Activity: Copy out each line of the entries where the word "vacuum" is present.

___ Dataset content ___

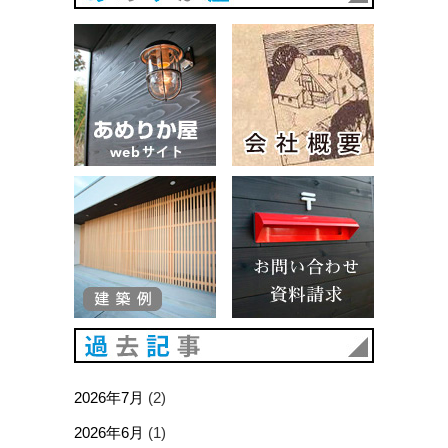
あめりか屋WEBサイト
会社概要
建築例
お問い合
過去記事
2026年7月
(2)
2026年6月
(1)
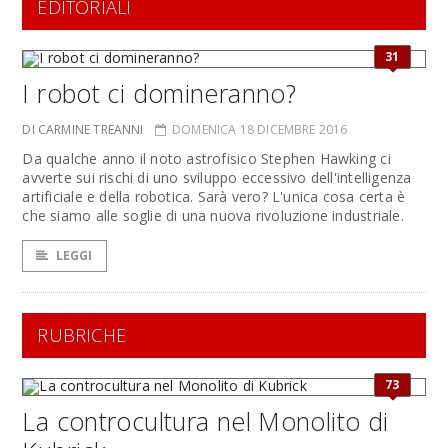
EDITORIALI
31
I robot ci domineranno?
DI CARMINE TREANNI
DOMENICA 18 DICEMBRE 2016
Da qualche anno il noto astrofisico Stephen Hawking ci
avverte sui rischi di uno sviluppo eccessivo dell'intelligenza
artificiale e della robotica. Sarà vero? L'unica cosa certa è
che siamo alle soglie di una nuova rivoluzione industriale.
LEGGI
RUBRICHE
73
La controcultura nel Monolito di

___
___ Dataset content ___

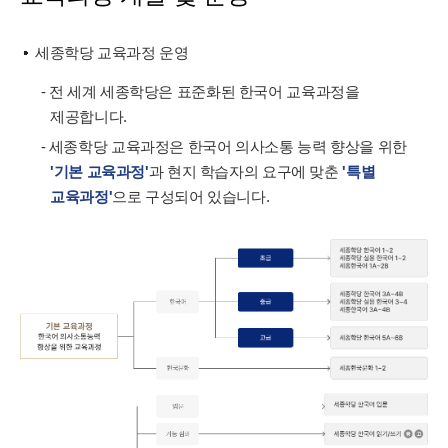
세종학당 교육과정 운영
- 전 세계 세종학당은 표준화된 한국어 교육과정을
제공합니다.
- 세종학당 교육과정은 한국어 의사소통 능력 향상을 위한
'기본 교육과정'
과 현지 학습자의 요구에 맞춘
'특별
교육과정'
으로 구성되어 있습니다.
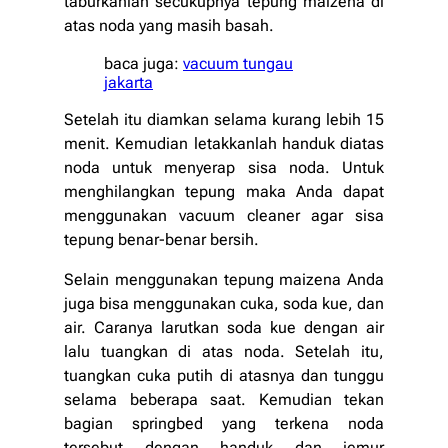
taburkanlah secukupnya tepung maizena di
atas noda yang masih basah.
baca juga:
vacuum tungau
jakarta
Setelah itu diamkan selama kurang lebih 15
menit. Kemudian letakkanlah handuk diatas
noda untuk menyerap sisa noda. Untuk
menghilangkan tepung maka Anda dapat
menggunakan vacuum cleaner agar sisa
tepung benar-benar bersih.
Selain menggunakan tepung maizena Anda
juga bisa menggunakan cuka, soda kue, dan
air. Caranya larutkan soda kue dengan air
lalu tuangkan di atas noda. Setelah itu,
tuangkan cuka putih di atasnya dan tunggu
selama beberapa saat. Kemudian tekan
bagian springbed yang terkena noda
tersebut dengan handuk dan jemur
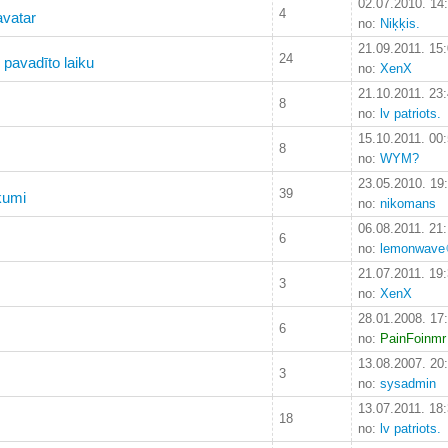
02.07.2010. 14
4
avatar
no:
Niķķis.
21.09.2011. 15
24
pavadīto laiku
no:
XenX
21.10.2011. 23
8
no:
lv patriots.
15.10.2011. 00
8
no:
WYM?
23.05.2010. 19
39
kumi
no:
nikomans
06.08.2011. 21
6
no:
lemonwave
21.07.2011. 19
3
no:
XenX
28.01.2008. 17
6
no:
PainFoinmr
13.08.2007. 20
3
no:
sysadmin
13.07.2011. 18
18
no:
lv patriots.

___

Answer space:
vacuum tungau
menggunakan vacuum cleaner agar sisa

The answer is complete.